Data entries
▼▼▼

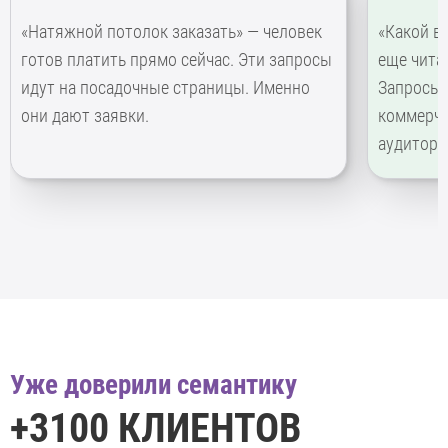
«Натяжной потолок заказать» — человек
«Какой в
готов платить прямо сейчас. Эти запросы
еще читае
идут на посадочные страницы. Именно
Запросы 
они дают заявки.
коммерче
аудитори
Уже доверили семантику
+3100 КЛИЕНТОВ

▲▲▲

Every entry above should be written out again verbatim, with no pictures included.

Answer for the task
«Натяжной потолок заказать» — человек
«Какой в
готов платить прямо сейчас. Эти запросы
еще читае
идут на посадочные страницы. Именно
Запросы 
они дают заявки.
коммерче
аудитори
Уже доверили семантику
+3100 КЛИЕНТОВ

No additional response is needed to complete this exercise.